I feel like the issue here is that rust is performing some checks and making some assumptions about the type parameters that are wrong prior to monomorphization.

My workaround to this issue is to use macro rules to essentially force a sort of macro based monomorphization but it seems a bit awkward to need to reach for that in this case. Any ideas?


#2

In example #1, you have the following type parameters: <T, ET> and their respective type bounds.

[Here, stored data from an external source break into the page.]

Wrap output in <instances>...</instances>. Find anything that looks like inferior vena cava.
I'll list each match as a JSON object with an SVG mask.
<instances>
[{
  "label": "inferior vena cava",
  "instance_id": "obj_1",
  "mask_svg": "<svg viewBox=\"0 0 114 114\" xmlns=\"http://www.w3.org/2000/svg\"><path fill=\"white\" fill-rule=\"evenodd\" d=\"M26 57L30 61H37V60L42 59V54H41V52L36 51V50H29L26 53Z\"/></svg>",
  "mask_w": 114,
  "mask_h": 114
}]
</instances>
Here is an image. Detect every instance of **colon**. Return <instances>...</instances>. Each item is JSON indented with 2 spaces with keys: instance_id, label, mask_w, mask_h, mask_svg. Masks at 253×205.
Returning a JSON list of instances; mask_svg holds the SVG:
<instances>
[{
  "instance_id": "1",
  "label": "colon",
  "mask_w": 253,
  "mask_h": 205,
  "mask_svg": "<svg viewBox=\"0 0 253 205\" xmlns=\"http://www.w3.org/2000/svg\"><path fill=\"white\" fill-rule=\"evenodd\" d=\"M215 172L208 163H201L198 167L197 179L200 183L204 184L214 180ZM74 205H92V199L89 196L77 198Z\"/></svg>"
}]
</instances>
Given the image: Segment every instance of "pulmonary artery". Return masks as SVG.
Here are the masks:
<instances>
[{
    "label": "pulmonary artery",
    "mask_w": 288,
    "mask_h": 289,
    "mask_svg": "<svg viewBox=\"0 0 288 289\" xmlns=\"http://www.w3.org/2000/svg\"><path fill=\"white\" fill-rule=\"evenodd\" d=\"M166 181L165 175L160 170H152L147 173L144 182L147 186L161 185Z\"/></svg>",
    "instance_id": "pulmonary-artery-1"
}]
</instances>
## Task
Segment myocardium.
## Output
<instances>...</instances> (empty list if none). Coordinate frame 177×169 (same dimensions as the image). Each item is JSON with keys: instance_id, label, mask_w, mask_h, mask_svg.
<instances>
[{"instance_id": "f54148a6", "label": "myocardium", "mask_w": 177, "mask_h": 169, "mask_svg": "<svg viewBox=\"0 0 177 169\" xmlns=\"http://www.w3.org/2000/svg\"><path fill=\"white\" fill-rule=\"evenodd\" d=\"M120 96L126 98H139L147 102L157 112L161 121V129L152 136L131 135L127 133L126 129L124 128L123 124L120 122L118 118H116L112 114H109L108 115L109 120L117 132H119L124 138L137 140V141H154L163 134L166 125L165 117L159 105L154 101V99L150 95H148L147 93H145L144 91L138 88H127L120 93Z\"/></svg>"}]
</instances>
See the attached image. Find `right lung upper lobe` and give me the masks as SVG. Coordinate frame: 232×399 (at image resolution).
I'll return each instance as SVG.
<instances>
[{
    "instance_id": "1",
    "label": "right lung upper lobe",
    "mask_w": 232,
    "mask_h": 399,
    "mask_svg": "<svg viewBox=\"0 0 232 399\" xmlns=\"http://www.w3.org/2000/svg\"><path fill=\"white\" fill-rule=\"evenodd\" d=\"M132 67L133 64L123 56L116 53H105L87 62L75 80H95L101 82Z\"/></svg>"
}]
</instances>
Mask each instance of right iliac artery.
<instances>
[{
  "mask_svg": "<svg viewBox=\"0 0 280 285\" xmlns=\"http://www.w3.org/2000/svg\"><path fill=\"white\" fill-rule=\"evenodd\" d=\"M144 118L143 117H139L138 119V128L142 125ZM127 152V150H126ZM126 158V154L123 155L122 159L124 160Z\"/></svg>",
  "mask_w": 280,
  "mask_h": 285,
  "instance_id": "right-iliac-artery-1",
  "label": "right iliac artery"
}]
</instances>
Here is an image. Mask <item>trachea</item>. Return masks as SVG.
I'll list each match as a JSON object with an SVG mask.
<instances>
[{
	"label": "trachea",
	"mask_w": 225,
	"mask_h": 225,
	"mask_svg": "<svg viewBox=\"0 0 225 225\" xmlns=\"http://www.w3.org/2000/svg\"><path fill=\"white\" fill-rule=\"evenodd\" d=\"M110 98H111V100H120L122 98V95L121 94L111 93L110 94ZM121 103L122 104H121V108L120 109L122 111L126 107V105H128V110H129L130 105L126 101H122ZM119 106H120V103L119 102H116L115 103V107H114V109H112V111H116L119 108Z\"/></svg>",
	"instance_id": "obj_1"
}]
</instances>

T and ET could either be structs or traits, and because of that, there is no guarantee that ET will just end up being an ElementTrait or something higher on the inheritance chain (I.E., if ElementTrait: Debug, then you could cast a struct B which impl ElementTrait for B in let _: &dyn Debug = &B::new()) and so you could either be casting to a struct that inherits ElementTrait (Which isn’t allowed because they’re different structs) or a trait object (Which is allowed)

In example #2 you explicitly specify that you need to cast to a trait object that either is or is above ElementTrait


#3

Thanks for the insights,

That does make more sense to me now. I was also wondering why the compiler just couldn’t wait to analyse what concrete types a user actually uses and only check if casting can occur after monomorphization has taken place instead of before. However, that would create a poor user experience because the user would not know that they are meant to use a trait where U is until they try sticking a struct there and the compiler complains.

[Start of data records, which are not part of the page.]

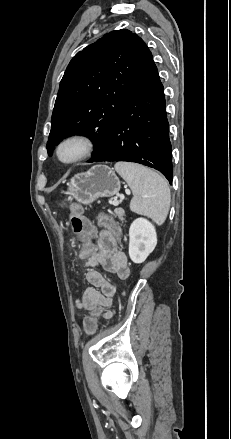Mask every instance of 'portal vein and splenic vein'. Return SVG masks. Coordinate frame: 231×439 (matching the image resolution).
Returning a JSON list of instances; mask_svg holds the SVG:
<instances>
[{"label":"portal vein and splenic vein","mask_w":231,"mask_h":439,"mask_svg":"<svg viewBox=\"0 0 231 439\" xmlns=\"http://www.w3.org/2000/svg\"><path fill=\"white\" fill-rule=\"evenodd\" d=\"M127 193L130 194V191H128ZM120 198H124V195H120ZM113 205L117 206L118 203L117 202H113Z\"/></svg>","instance_id":"obj_1"}]
</instances>
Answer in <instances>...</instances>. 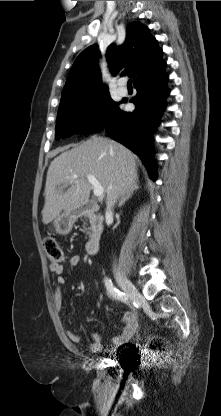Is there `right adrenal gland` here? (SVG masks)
Listing matches in <instances>:
<instances>
[{
	"label": "right adrenal gland",
	"mask_w": 221,
	"mask_h": 416,
	"mask_svg": "<svg viewBox=\"0 0 221 416\" xmlns=\"http://www.w3.org/2000/svg\"><path fill=\"white\" fill-rule=\"evenodd\" d=\"M136 189H138V187L136 186V185H134L133 186V188H132V190H130L127 194H126V196L120 201V203H119V206H121L123 203H125V201L126 200H128L131 196H132V194H133V192L136 190Z\"/></svg>",
	"instance_id": "1"
}]
</instances>
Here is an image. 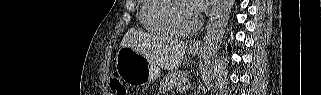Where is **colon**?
<instances>
[{
    "instance_id": "5ec220e1",
    "label": "colon",
    "mask_w": 321,
    "mask_h": 95,
    "mask_svg": "<svg viewBox=\"0 0 321 95\" xmlns=\"http://www.w3.org/2000/svg\"><path fill=\"white\" fill-rule=\"evenodd\" d=\"M111 89L118 95H125L127 93L126 87L116 73L110 76Z\"/></svg>"
}]
</instances>
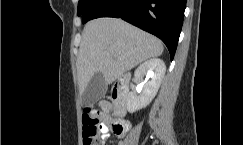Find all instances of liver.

Which makes me think it would be nice for the language to provide a way to tag a type paramater as being a Trait to take that OR out of the equation and prevent the compiler from consider that U could ever be a struct. Maybe a nice little ergonomic language improvement?

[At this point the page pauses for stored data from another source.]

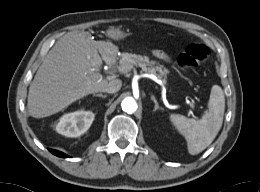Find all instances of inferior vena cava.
<instances>
[{
  "label": "inferior vena cava",
  "instance_id": "obj_1",
  "mask_svg": "<svg viewBox=\"0 0 260 192\" xmlns=\"http://www.w3.org/2000/svg\"><path fill=\"white\" fill-rule=\"evenodd\" d=\"M121 86L122 81L120 79H113L108 82V84L102 89V91L107 93H116L120 90Z\"/></svg>",
  "mask_w": 260,
  "mask_h": 192
}]
</instances>
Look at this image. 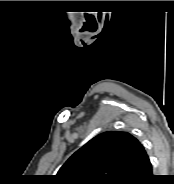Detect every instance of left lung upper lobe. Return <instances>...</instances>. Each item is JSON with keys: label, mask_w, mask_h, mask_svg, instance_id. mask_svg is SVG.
Returning a JSON list of instances; mask_svg holds the SVG:
<instances>
[{"label": "left lung upper lobe", "mask_w": 174, "mask_h": 184, "mask_svg": "<svg viewBox=\"0 0 174 184\" xmlns=\"http://www.w3.org/2000/svg\"><path fill=\"white\" fill-rule=\"evenodd\" d=\"M140 147L127 132H104L76 151L57 179L63 184H126Z\"/></svg>", "instance_id": "obj_1"}]
</instances>
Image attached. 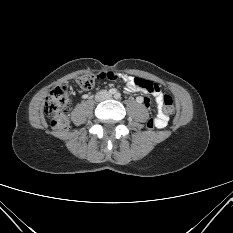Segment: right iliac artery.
Returning <instances> with one entry per match:
<instances>
[{"mask_svg":"<svg viewBox=\"0 0 233 233\" xmlns=\"http://www.w3.org/2000/svg\"><path fill=\"white\" fill-rule=\"evenodd\" d=\"M115 93H116V90H115V89L112 88V89L109 90V94L112 95V94H115Z\"/></svg>","mask_w":233,"mask_h":233,"instance_id":"1","label":"right iliac artery"}]
</instances>
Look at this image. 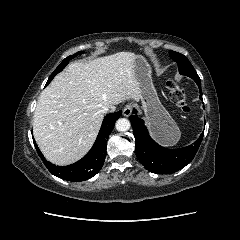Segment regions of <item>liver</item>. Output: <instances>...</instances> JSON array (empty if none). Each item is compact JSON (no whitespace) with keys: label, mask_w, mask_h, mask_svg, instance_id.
I'll use <instances>...</instances> for the list:
<instances>
[{"label":"liver","mask_w":240,"mask_h":240,"mask_svg":"<svg viewBox=\"0 0 240 240\" xmlns=\"http://www.w3.org/2000/svg\"><path fill=\"white\" fill-rule=\"evenodd\" d=\"M136 55L118 52L75 62L53 79L37 102L33 134L41 152L56 165H69L92 147L107 106L142 99L134 75Z\"/></svg>","instance_id":"6515ba94"}]
</instances>
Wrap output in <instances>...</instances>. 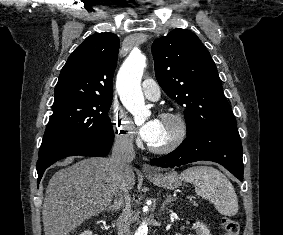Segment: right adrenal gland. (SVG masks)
Returning <instances> with one entry per match:
<instances>
[{"instance_id":"1","label":"right adrenal gland","mask_w":283,"mask_h":235,"mask_svg":"<svg viewBox=\"0 0 283 235\" xmlns=\"http://www.w3.org/2000/svg\"><path fill=\"white\" fill-rule=\"evenodd\" d=\"M121 201L120 199L114 200L113 204H111L108 208V210H118L121 207Z\"/></svg>"}]
</instances>
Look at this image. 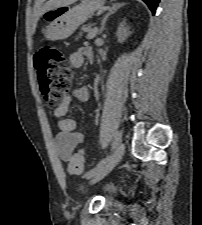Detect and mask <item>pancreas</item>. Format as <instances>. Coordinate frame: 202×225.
<instances>
[{"label":"pancreas","mask_w":202,"mask_h":225,"mask_svg":"<svg viewBox=\"0 0 202 225\" xmlns=\"http://www.w3.org/2000/svg\"><path fill=\"white\" fill-rule=\"evenodd\" d=\"M91 30V26H82L81 27V31H80V35H82L83 32H87V31H90Z\"/></svg>","instance_id":"obj_1"}]
</instances>
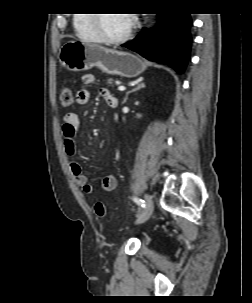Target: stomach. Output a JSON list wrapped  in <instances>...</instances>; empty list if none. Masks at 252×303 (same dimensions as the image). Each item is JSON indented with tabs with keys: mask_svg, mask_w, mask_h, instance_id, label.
Wrapping results in <instances>:
<instances>
[{
	"mask_svg": "<svg viewBox=\"0 0 252 303\" xmlns=\"http://www.w3.org/2000/svg\"><path fill=\"white\" fill-rule=\"evenodd\" d=\"M59 60L72 71H84L96 66L107 74L126 78L137 77L147 68L142 59L131 53L78 40H69L61 47Z\"/></svg>",
	"mask_w": 252,
	"mask_h": 303,
	"instance_id": "0dacf381",
	"label": "stomach"
}]
</instances>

Anyway for now i am happy that I know why it was getting tripped up.

Thanks again


#4

There’s actually no way to have something generic over a trait in current Rust. There are only two generic kinds: types, and lifetimes.

If Trait is object safe, you can use Trait as shorthand for the type dyn Trait (the type of a bare trait object of Trait). That’s what &ElementTrait is: it’s the old way of writing &dyn ElementTrait. (In time, the version without dyn will be deprecated and hopefully removed, so you should always write dyn when you’re referring to the type.)

ET: ?Sized relaxes the default Sized bound on generic types so that dyn ElementTrait is a valid type to substitute for ET. But it doesn’t let you write code that is generic over traits. For that, we really would need a language change.

Knowing this, you can use the unstable unsize feature to write a bound that means "T can be unsized to ET when behind a pointer of some kind":

#![feature(unsize)]

impl<T, ET> GetterTrait<ET> for Foo<T>
where
    T: std::marker::Unsize<ET>,
    ET: ElementTrait + ?Sized,
{
    fn get_val_as_trait(&self, _element_index: usize) -> &ET {
        let element: &ET = &self.val as _;
        element
    }
}

However, I don’t think you can upcast &dyn Subtrait to &dyn ElementTrait even if ElementTrait is a supertrait of Subtrait, so this may not be good enough for your real use case.


#5

Thank you so much trentj! What a brilliant new years gift :smile: I had come across Unsize in my wanderings through nightly code but thought it was just an alias for ?Sized. But now you have enlightened me and have potentially allowed me to convert my 169 lines of macro code (In my real use case) to generic code.

As for up-casting, ElementTrait is actually the lowest level trait that I am working with here, which makes me think I should re-factor the code to indicate that more clearly if possible.